In 2010, the Giants beat a Rangers team loaded with Josh Hamilton, Vladimir Guerrero, Nelson Cruz and Ian Kinsler. Then two years later, Bochy’s squad needed only four games to dispose of the Miguel Cabrera and Price Fielder-led Tigers in the 2012 World Series.
The fact of the matter is that good pitching gets the better of good hitting most times in October. Hits and runs are always at a premium in the postseason, which is why a prolific offense does not always result in wins.
It’s all about timely hitting in the playoffs. The Dodgers-Cardinals series is a perfect example. The Dodgers raked all season with their star-studded lineup while the Cardinals struggled to score runs for a large portion of the season. But in the NLDS, facing outstanding pitchers who were throwing their best pitches all the time, it was the Cards’ peskiness that reigned supreme.
Clayton Kershaw had only allowed one home run all season to a left handed batter, yet Matt Carpenter and Matt Adams, both lefties, connected on pivotal round trippers off of the likely Cy Young award winner and one of the most dominant pitchers in this generation.

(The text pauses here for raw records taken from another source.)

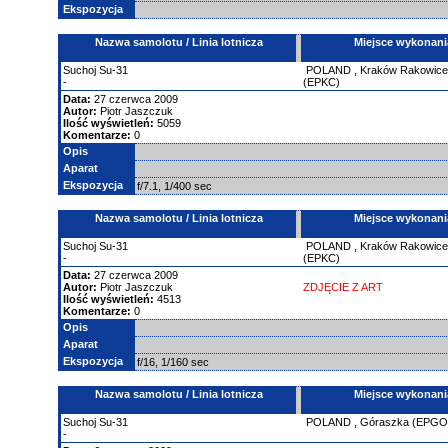
Ekspozycja
Nazwa samolotu / Linia lotnicza
Miejsce wykonani
Suchoj
Su-31
POLAND
,
Kraków Rakowic
-
(EPKC)
Data:
27 czerwca 2009
Autor:
Piotr Jaszczuk
Ilość wyświetleń:
5059
Komentarze:
0
Opis
Aparat
Ekspozycja
f/7.1, 1/400 sec
Nazwa samolotu / Linia lotnicza
Miejsce wykonani
Suchoj
Su-31
POLAND
,
Kraków Rakowic
-
(EPKC)
Data:
27 czerwca 2009
Autor:
Piotr Jaszczuk
ZDJĘCIE Z ART
Ilość wyświetleń:
4513
Komentarze:
0
Opis
Aparat
Ekspozycja
f/16, 1/160 sec
Nazwa samolotu / Linia lotnicza
Miejsce wykonani
Suchoj
Su-31
POLAND
,
Góraszka (EPGO
-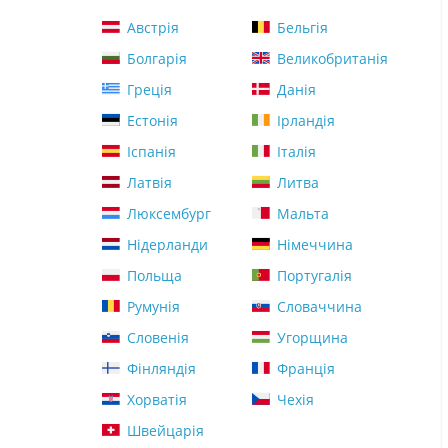
Австрія
Бельгія
Болгарія
Великобританія
Греція
Данія
Естонія
Ірландія
Іспанія
Італія
Латвія
Литва
Люксембург
Мальта
Нідерланди
Німеччина
Польща
Португалія
Румунія
Словаччина
Словенія
Угорщина
Фінляндія
Франція
Хорватія
Чехія
Швейцарія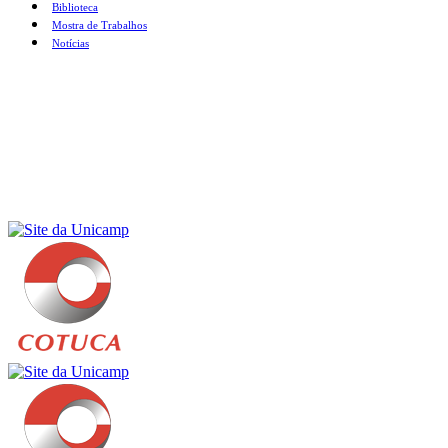
Biblioteca
Mostra de Trabalhos
Notícias
Menu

Solid defense is vital as well. Not so much making the spectacular play, but the routine play. According to Baseball Prospectus, the Giants were the fifth-ranked team in the MLB in defensive efficiency, and the Cardinals were seventh.
So if a solid pitching staff, a manager who knows how to get the most out of his players, timely hitting, and consistent defense are the keys to a deep playoff run, the Cardinals and Giants are the teams that theoretically should blossom in the October environment.
When they match up in the NLCS starting on Saturday, it will be a matchup pitting two teams with eerily similar philosophies. Both pride themselves on pitching and defense, and both teams adhere to the theory that you cannot have too much pitching.
The Cardinals added John Lackey at the July 31 trade deadline, while the Giants traded for Jake Peavy. Both veteran pitchers have been stellar additions, and will be a big part of their team’s success.
Anything can happen in a best-of-seven series, but whatever happens, both of these teams have achieved more than was expected of them already.
The last time these two teams met in the NLCS, the Giants edged out the Cards in 2012. The series went seven games, and the Giants ended up winning the World Series.
Let those other teams keep spending boatloads of money, the Cards and Giants know what it really takes to win. Money doesn’t buy wins, players do. And it takes a close-knit team, one that does the little things correctly, one that just has “it.”